Thursday, November 12, 2015

"Suddenly He Felt a Desperate Need to Prove Himself, Justify Himself in the Eyes of That Raging Madman Out There"

"Coffins to Mars."
By John Jakes (born 1932).
First appearance: Fantastic Adventures, September 1952.
Short short story (9 pages).
Online HERE.
"Gordon's invoice read: 'Ten bodies. Deliver to Mars.' But there was an eleventh coffin, and Gordon found it contained more than the dead body of a Martian."
It seemed like just another unremarkable, prosaic cargo run to Mars, but then sudden death changes everything:
. . . He raced through the lock and into the hold. The lights were on and the biers were in their racks, steely sides glinting dully in the light. Gordon's eyes swept over the room, up, then down. And suddenly he knew what the smell was. Blood.  . . .
And just about the last person Gordon would expect to encounter on his ship is a wanted criminal whose "voice was like a mixture of honey and thunder":
. . . He towered, a giant of a man, looking down on Gordon like some haughty god, aware of his own might and intelligence. With the pistol he had complete power.  . . .
Not only is he big, but he also entertains grandiose ideas, notions that make it almost certain Gordon won't survive this flight:
. . . "That German fellow had the idea, but he needed it refined by more education. Only the intellect can rule, and the intellect says kill in order to rule.

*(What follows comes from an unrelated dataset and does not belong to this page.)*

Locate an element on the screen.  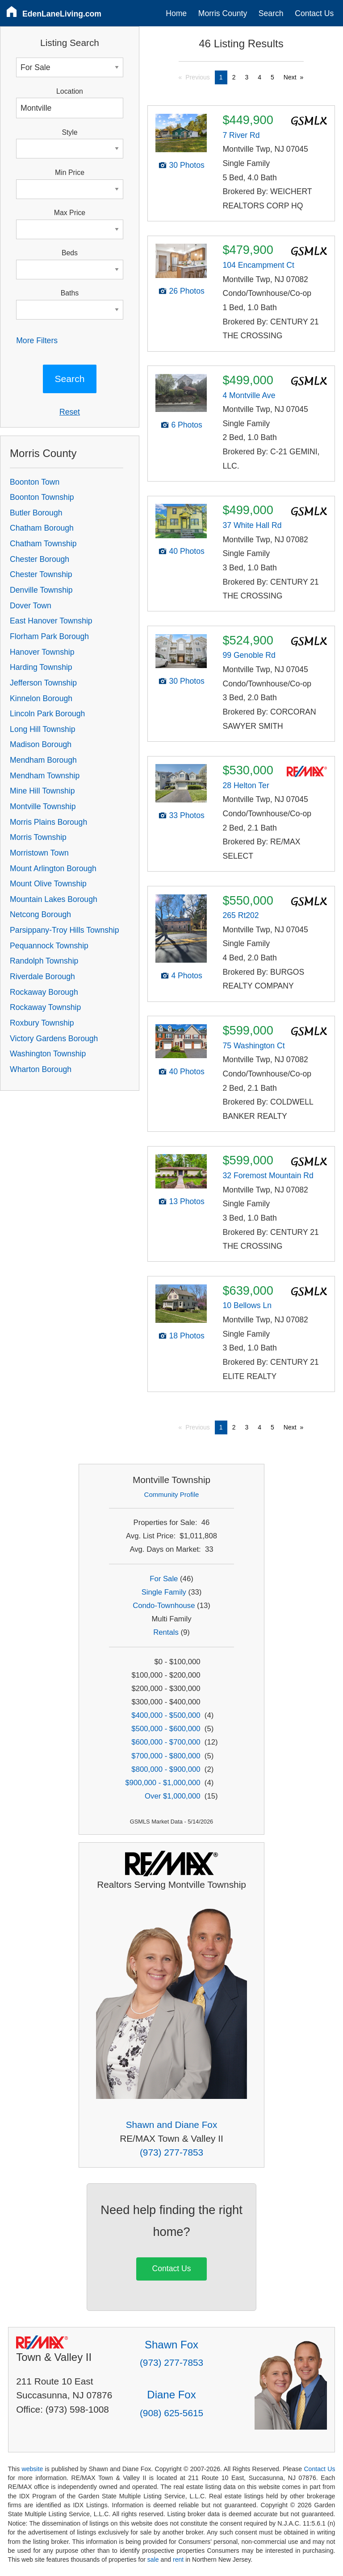
Pequannock Township is located at coordinates (49, 945).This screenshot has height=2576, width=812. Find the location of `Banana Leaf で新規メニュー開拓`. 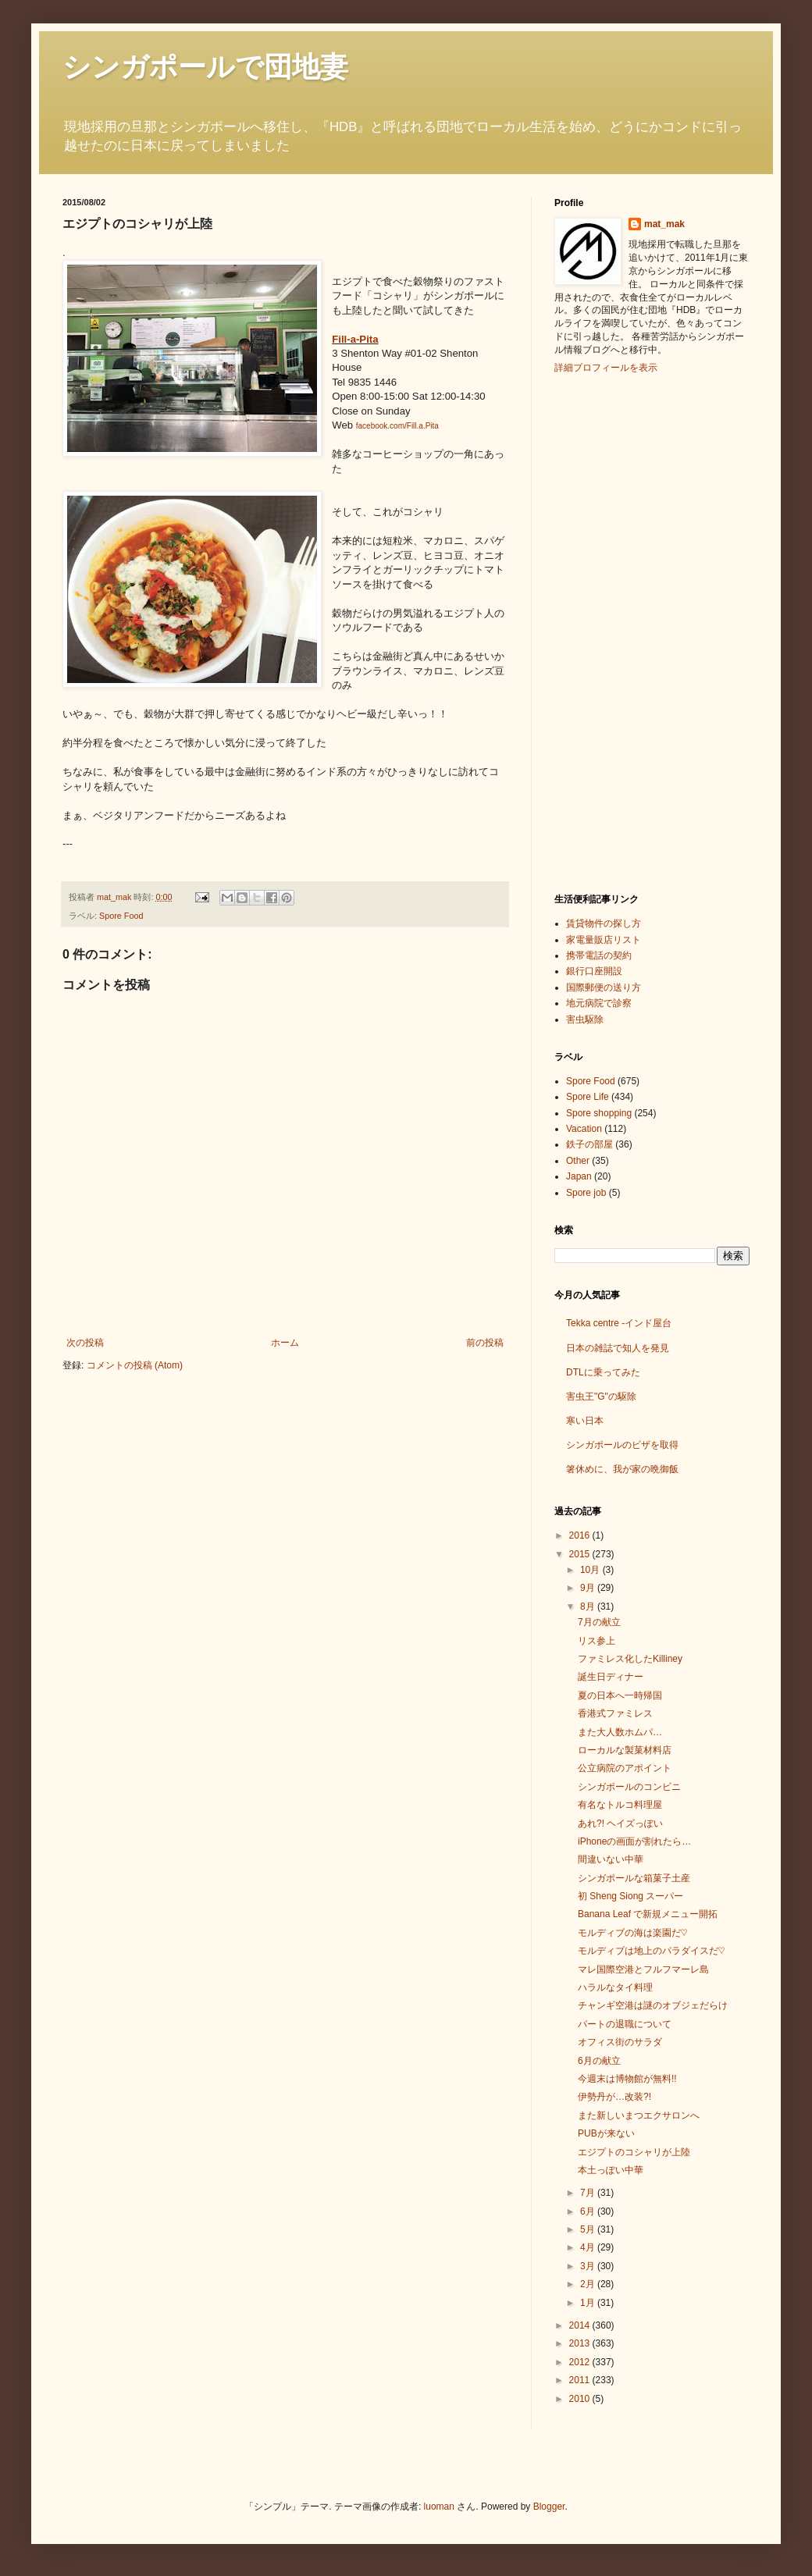

Banana Leaf で新規メニュー開拓 is located at coordinates (648, 1914).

You see?" He smiled again, and then the smile vanished. "I'm getting tired of you, pilot."  . . .
- John Jakes is much more famous for his historical novels, many of which have been adapted to film; see HERE (Wikipedia) and HERE (IMDb) for more.
- More bibliographical data about our author are HERE (FictionMags) and HERE (ISFDb).

The bottom line: I don't want to own anything that won't fit into my coffin.